Can art inspire leadership?
In 1974, Nam June Paik created one of his most famous works of art - TV Buddha. In 1982, Jospeh Beuys created the abstract masterpiece, 7,000 Oaks - City Foresting instead of City Government. In 2007, Damien Hirst unveiled a human skull that had been encased with platinum and studded with 8,601 diamonds White Cube Gallery in London, at £50 million the most expensive piece of art by a living artist in our time.
What do these three artworks have in common? They all have lessons for business.
Creating a new market
From a business point of view, the success of Damien Hirst, who is currently making headlines again with a diamond-studded skull of a child, is a model for how to create, and sell to, an entirely new market. In his case, this was the super high-end market for new art. Hirst’s idea was to use expensive materials such as diamonds, gold, and platinum to raise his production costs way above the norm. In this way, the price would become part of the artwork itself. Being more expensive than others would be the characteristic that made his art unique.
In analyzing this market he asked himself three questions:
- Who would be interested in buying expensive art?
- What should the artist offer this type of customer?
- How should it be marketed and sold?
Hirst clearly found answers to his first two his questions – he has been extraordinarily successful at creating pieces that the super wealthy want to buy and his new art has been bought by the likes of the Mugrabi family, hedge fund managers such as Steve Cohen, and the Russian businessman Victor Pinc.
But he also answered his third question in an innovative way. In order to sell his art he bypassed conventional distribution channels - dealers and gallery owners - and partnered directly with Sotheby’s auction house. He saw that, just as with the art itself, there was a need to redefine the rules. He felt that the established art world had become victim to a phenomenon that psychologists term “inattentional blindness”, meaning that when attention is very focused on specific approaches, humans often fail to perceive significant events, threats or opportunities that are outside their focus. By initiating shows and then leveraging these shows to position his own artwork, he gained focused attention on what he was trying to sell.
Harnessing creativity in your business
Businesses, like artists, thrive on creativity - perhaps now more than ever. Last year a survey conducted by IBM asked 1,500 CEOs from 60 countries and 33 industries worldwide what the most important factor for success within a complex business is. Their answer? Creativity.
When considering how to harness and drive creativity, managers could do worse than look at the installation artist Joseph Beuys. His 1982 installation of basalt stones that formed an arrow pointing to the location of a newly planted oak tree was the catalyst for 7,000 such oak trees to be planted across Germany. It was a typically creative approach from Beuys, with a specific end goal in mind. But it is less the art itself and rather his approach to understanding creativity, that managers can learn from.

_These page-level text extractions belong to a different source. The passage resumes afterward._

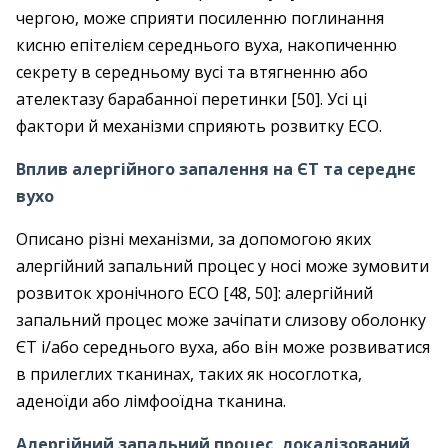
чергою, може сприяти посиленню поглинання
кисню епітелієм середнього вуха, накопиченню
секрету в середньому вусі та втягненню або
ателектазу барабанної перетинки [50]. Усі ці
фактори й механізми сприяють розвитку ЕСО.
Вплив алергійного запалення на ЄТ та середнє
вухо
Описано різні механізми, за допомогою яких
алергійний запальний процес у носі може зумовити
розвиток хронічного ЕСО [48, 50]: алергійний
запальний процес може зачіпати слизову оболонку
ЄТ і/або середнього вуха, або він може розвиватися
в прилеглих тканинах, таких як носоглотка,
аденоїди або лімфооїдна тканина.
Алергійний запальний процес, локалізований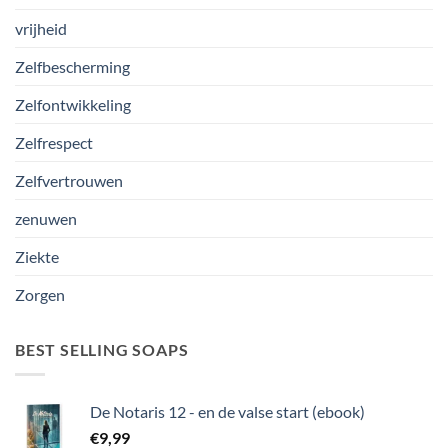
vrijheid
Zelfbescherming
Zelfontwikkeling
Zelfrespect
Zelfvertrouwen
zenuwen
Ziekte
Zorgen
BEST SELLING SOAPS
De Notaris 12 - en de valse start (ebook)
€
9,99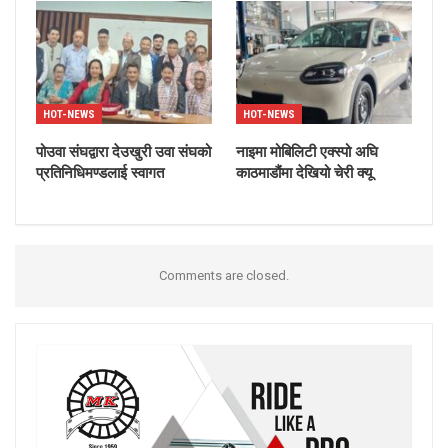
HOT-NEWS
HOT-NEWS
पोउवा संघद्वारा देउखुरी उवा संघको
नाइमा मोबिलिटी एक्स्पो अघि
प्रतिनिधिमण्डलाई स्वागत
काठमाडौंमा देखियो चेरी क्यू
Comments are closed.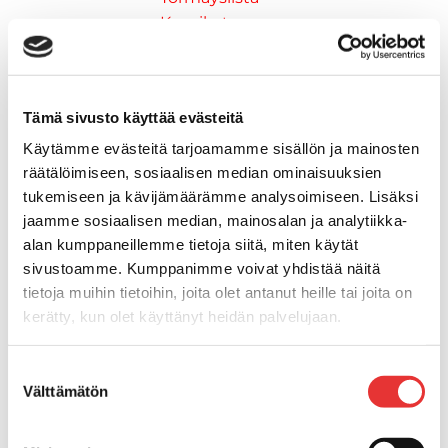
Kansikate
Reuna- ja ikkunalistat
Alumiinilistat
Kävelysillat ja Taavetit
Tämä sivusto käyttää evästeitä
Kiinnitysvarret
SUP-laudan telineet
Käytämme evästeitä tarjoamamme sisällön ja mainosten
Kuljetusrampit
räätälöimiseen, sosiaalisen median ominaisuuksien
tukemiseen ja kävijämäärämme analysoimiseen. Lisäksi
Askelmat
jaamme sosiaalisen median, mainosalan ja analytiikka-
Kuljetusramppien tarvikkeet
alan kumppaneillemme tietoja siitä, miten käytät
Kädensija, metallia
sivustoamme. Kumppanimme voivat yhdistää näitä
Taavetit
tietoja muihin tietoihin, joita olet antanut heille tai joita on
Venetuolit ja -tuolinjalat
kerätty, kun olet käyttänyt heidän palvelujaan.
Liukukoneistot
Tuolinjalat
Lisätietoja:
karilainen.fi/tietosuoja
Suostumuksen
Tuolit
Välttämätön
valinta
Venetuolit
Veneen kiinnitys
Pollarit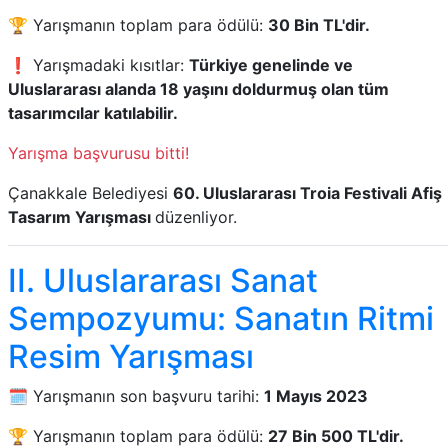
🏆 Yarışmanın toplam para ödülü:
30 Bin TL'dir.
❗ Yarışmadaki kısıtlar:
Türkiye genelinde ve
Uluslararası alanda 18 yaşını doldurmuş olan tüm
tasarımcılar katılabilir.
Yarışma başvurusu bitti!
Çanakkale Belediyesi
60. Uluslararası Troia Festivali Afiş
Tasarım Yarışması
düzenliyor.
II. Uluslararası Sanat
Sempozyumu: Sanatın Ritmi
Resim Yarışması
🗓️ Yarışmanın son başvuru tarihi:
1 Mayıs 2023
🏆 Yarışmanın toplam para ödülü:
27 Bin 500 TL'dir.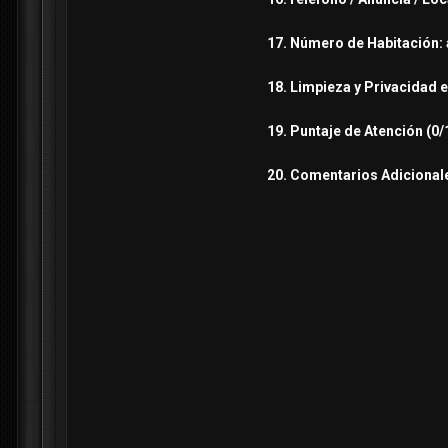
17. Número de Habitación: a
18. Limpieza y Privacidad e
19. Puntaje de Atención (0/1
20. Comentarios Adicionale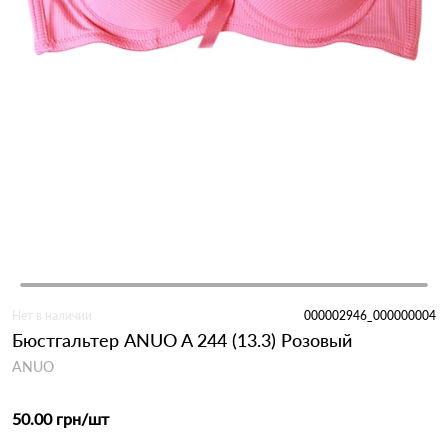
Нет в наличии
000002946_000000004
Бюстгальтер ANUO A 244 (13.3) Розовый
ANUO
50.00 грн
/шт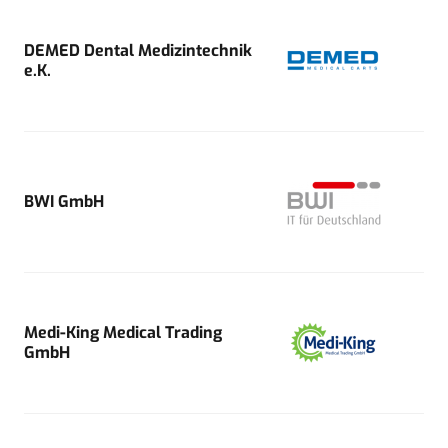
DEMED Dental Medizintechnik
e.K.
BWI GmbH
Medi-King Medical Trading
GmbH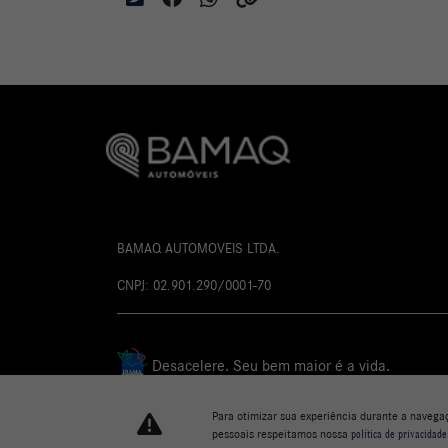
BAMAQ AUTOMOVEIS LTDA.
CNPJ: 02.901.290/0001-70
Desacelere. Seu bem maior é a vida.
Para otimizar sua experiência durante a navega
pessoais respeitamos nossa
política de privacidade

According to Beuys, individual creativity is made up of three components: inspiration, intuition, and imagination. Inspiration is the short moment that we divine something new - a short ‘light bulb moment’. Intuition is where we pursue the idea and begin trying to check the practicality in our minds. Imagination is the development of a bankable picture that fills the idea with content and gives it the power to be realised. In order to be creative, organizations have to actively design and drive all three elements. Innovative companies such as Pixar and IDEO do this and regularly lead the competition when it comes to the generation and realization of new ideas.
Is complexity the answer?
Sometimes, making things more complex is a better answer to a business problem than making things simpler. Nam June Paik’s most famous work of art is ‘TV Buddha’ - a video of an antique Buddha statue that played with the idea of TV as a medium to support moving images (the Buddha stood completely still). It was an early and simple example of Paik adding layers of meaning to what appears to be a straightforward item.
Another example of this, although reversed, was his 1975 installation, Video Fish - a hugely complex artwork involving 20 monitors and various images that demonstrated a very simple meaning. And it is how Paik approached complexity - putting one layer of meaning on top of another - that can serve as an excellent example of innovation through complexity rather than simplification.
Mettler-Toledo, the global leader of precision scales, innovated by increasing complexity. At the end of the 1990s, the company’s management noticed that the timeframe between market entry of their own new products and the first copies kept getting shorter. In the end, it was only six months. As a result, they tried to speed up research and development but could not make it much faster. So what could they do?
The usual patent protection-period was too short, and taking legal measures took too long. The copycats simply produced in different countries as soon as there was a conflict. The solution, they discovered, lay in the product itself. A scale is a mechatronic system, which means that mechanics, hardware, and software all work closely together. At Mettler-Toledo, R&D was divided into these areas. In the end, they decided to combine these individual areas to develop new, more complex technologies for the weighing cell, to place the know-how of the cells in the software, and to move certain algorithms from the software to the hardware. The entire scale became harder to copy and Mettler-Toledo has since developed products that no one has been able to completely reproduce.